:: SUPPLIED DATA ::
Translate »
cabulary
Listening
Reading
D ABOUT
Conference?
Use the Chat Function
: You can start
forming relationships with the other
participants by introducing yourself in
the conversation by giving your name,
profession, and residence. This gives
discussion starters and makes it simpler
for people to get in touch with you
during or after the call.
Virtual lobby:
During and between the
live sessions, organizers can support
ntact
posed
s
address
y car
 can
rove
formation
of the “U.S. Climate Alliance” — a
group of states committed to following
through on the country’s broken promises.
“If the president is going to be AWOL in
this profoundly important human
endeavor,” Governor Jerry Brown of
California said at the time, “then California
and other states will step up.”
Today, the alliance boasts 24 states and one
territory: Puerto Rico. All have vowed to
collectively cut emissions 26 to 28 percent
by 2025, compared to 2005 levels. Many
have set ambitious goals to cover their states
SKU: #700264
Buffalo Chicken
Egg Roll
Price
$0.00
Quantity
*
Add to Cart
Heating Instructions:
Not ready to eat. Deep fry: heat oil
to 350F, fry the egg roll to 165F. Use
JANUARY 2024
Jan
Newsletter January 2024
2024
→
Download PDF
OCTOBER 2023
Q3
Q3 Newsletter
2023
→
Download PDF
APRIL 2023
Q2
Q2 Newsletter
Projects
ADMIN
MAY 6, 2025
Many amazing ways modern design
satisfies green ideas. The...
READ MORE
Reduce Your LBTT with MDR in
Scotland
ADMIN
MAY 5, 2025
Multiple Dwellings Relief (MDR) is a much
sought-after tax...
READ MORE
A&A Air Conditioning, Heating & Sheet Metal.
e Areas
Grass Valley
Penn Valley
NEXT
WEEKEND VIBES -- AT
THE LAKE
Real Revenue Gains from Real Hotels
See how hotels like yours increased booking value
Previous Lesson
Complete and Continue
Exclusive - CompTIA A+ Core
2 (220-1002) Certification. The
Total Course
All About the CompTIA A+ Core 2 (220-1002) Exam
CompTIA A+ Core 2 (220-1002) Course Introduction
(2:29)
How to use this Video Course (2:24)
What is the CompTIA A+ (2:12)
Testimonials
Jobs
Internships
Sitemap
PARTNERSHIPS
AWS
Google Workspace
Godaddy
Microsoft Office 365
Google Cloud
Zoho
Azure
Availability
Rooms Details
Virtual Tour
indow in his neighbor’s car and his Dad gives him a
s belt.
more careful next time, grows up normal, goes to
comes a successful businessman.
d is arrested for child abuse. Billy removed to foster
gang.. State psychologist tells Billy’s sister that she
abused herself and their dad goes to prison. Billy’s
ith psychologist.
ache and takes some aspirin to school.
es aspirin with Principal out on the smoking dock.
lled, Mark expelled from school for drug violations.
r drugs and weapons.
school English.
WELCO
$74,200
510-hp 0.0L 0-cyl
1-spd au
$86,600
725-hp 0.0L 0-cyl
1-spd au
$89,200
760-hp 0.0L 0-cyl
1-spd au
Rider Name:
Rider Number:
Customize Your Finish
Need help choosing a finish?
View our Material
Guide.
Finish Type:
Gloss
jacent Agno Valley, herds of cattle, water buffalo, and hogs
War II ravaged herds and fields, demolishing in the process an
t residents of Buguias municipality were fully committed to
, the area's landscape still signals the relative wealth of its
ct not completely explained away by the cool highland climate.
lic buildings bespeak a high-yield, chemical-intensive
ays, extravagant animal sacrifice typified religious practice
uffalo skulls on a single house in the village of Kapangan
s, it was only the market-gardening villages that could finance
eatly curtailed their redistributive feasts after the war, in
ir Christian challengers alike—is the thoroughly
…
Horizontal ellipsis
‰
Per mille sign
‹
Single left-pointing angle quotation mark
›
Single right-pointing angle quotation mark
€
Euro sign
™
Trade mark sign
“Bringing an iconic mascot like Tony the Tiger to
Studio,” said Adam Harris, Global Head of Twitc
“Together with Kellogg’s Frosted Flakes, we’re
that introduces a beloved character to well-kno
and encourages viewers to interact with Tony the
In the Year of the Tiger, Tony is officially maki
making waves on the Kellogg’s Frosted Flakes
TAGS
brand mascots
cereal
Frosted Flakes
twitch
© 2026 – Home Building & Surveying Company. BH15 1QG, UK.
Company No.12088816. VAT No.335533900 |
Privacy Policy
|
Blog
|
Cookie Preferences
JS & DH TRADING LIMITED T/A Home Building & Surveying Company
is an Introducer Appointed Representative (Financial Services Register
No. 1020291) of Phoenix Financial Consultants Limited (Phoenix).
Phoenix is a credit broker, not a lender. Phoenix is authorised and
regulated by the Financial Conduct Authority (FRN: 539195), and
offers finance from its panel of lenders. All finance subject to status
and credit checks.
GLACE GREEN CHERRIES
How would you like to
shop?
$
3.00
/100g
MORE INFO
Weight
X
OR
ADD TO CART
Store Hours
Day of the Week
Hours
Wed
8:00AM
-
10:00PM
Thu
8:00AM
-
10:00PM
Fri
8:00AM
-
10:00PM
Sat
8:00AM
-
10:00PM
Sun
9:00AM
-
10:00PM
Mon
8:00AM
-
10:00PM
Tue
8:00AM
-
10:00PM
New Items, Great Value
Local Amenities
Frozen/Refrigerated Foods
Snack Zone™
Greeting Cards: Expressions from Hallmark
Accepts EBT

:: INSTRUCTIONS FOR THE TASK ::
Reproduce every line of the records containing the string "with".

:: TASK RESULT ::
forming relationships with the other
for people to get in touch with you
Reduce Your LBTT with MDR in
es aspirin with Principal out on the smoking dock.
“Together with Kellogg’s Frosted Flakes, we’re
and encourages viewers to interact with Tony the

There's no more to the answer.